Du point de vue de celui qui s'intéresse aux conflits du Tchad indépendant, le récit est particulièrement intéressant pour les années 1979-1980, au moment où la guerre civile éclate entre les FAN d'Hissène Habré et le GUNT de Goukouni Oueddeï, ainsi que d'autres factions. Lors de la première bataille de N'Djamena, en février 1979, le jésuite raconte ainsi comment les troupes gouvernementales menées par le colonel Kamougué, chassées de la capitale, se vengent sur tous les musulmans qu'elles trouvent au sud. Même après les accords de Kano, les FAN, restées maîtres de N'Djamena, y font régner la terreur, tandis que les réfugiés affluent au sud. Soria lui-même doit faire face aux hommes du GUNT, particulièrement énervés après l'échec d'un raid dans le sud contre les partisans de Kamougué. En mars 1980, Habré déclenche les hostilités contre Goukouni dans la capitale. Les Français installent deux hôpitaux séparés pour les deux camps à Kousseri, tandis que le GUNT tente de prendre d'assaut camp Koufra, tenu par les FAN, avec un bulldozer blindé... le jésuite est aussi le témoin de la peur des sudistes quand Habré mène son raid éclair, en 1982, du Darfour à N'Djamena, les rumeurs les plus folles circulant sur le chef des FAN, quasi invulnérable... les FAN règlent d'ailleurs leur compte avec les sudistes après leur victoire. Un ami du jésuite est le témoin de la fuite rocambolesque de Kamougué vers le Cameroun, en septembre 1982. Un autre sert d'abord dans les FAP, puis au sein du GUNT, enfin dans la Légion Islamique de Kadhafi, en 1982-1983, avant de déserter et de rentrer chez lui, dans le Mayo-Kebbi. Soria décrit aussi, début 1985, l'action des "codos", ces commandos sudistes anti-Hissène Habré qui se sont organisés pour entretenir la guérilla. Il est dommage d'ailleurs que le récit du jésuite ne se prolonge pas au moins jusqu'en 1987.

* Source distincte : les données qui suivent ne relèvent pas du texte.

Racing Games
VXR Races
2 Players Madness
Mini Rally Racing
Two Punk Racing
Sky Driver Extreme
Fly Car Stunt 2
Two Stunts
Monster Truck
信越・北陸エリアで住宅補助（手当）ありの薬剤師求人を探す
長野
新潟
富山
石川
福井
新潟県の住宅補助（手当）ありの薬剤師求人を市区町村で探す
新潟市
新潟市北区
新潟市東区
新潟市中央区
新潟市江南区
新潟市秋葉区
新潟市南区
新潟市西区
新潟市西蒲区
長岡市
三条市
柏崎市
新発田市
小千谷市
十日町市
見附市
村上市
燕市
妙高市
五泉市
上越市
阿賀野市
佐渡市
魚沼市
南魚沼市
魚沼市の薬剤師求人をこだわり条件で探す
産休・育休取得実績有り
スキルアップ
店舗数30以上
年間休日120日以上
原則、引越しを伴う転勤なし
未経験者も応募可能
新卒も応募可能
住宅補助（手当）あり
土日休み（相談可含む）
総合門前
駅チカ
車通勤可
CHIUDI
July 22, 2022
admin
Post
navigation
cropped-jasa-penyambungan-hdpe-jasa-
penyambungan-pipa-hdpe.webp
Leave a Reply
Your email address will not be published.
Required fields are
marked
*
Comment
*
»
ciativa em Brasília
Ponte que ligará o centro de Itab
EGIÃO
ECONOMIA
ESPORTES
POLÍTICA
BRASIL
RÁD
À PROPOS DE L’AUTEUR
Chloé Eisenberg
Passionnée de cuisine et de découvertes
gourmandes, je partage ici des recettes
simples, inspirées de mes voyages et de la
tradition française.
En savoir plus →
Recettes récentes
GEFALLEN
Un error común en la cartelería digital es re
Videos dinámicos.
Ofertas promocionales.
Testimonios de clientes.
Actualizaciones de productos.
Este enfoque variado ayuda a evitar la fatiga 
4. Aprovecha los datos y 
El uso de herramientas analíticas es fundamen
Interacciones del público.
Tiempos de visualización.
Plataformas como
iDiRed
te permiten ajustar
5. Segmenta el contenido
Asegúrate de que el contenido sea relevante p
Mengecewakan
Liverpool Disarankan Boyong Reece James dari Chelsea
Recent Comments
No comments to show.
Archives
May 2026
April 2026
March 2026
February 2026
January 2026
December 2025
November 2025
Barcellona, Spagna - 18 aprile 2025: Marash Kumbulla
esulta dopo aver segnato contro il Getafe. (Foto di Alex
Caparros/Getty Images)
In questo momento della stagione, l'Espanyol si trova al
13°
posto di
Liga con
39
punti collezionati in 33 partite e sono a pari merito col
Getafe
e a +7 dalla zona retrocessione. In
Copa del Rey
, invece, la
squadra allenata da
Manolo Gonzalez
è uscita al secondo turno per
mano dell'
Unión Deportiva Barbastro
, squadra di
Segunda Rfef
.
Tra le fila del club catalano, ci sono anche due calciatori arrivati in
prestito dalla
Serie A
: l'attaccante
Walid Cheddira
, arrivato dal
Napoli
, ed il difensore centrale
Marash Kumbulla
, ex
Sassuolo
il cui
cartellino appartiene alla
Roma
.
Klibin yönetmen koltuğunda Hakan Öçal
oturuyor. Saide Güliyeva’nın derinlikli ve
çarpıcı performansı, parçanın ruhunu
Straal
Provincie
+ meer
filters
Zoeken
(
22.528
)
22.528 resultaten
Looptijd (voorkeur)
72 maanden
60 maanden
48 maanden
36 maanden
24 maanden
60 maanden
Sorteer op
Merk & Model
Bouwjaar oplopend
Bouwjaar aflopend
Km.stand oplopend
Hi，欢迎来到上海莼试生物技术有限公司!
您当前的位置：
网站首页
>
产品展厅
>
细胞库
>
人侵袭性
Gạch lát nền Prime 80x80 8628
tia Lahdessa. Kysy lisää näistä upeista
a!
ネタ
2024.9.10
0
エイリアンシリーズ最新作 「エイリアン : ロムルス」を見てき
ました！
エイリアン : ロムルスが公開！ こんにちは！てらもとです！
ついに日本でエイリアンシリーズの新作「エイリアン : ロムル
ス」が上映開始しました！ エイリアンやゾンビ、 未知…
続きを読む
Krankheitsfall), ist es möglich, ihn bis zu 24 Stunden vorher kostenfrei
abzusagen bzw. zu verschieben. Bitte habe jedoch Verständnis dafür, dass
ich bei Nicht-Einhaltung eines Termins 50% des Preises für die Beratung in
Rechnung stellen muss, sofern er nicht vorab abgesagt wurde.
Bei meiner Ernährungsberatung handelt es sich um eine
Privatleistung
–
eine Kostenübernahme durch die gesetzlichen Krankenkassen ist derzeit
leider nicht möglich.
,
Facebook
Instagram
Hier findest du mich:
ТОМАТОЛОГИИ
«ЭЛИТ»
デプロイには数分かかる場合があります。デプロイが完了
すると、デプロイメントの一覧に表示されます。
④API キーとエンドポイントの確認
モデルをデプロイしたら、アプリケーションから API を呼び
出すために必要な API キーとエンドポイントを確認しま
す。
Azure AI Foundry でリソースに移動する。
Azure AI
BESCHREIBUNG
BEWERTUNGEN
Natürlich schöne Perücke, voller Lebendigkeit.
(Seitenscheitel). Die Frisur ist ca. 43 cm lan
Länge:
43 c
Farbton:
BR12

A travers ses souvenirs de la vie des Masas, Soria livre aussi, au détour du récit, des réflexions sur des sujets en prenant davantage de hauteur. A partir de l'exemple des abus d'un chef de canton, il montre combien le colonisateur, en créant cette institution, a bouleversé la structure traditionnelle des Masas en coupant leur société en deux, une partie proche de la chefferie, l'autre complètement ignorée. La soirée d'anniversaire se termine sur la lecture d'un conte masa par le jésuite, qui introduit des souvenirs sur la famine de 1973 et surtout sur celle de 1984-1985, particulièrement marquante.
Soria a pris le soin de compléter son autobiographie par une carte des préfectures du Tchad, une autre, bien plus rare, de N'Djamena, ainsi qu'une chronologie détaillée des événements depuis le coup d'Etat renversant et tuant Tombalbaye, en 1975, jusqu'en 1990 -mais qui saute curieusement le morceau 1985-1987. Un témoignage à lire pour qui s'intéresse à l'histoire du pays et de ses conflits depuis l'indépendance.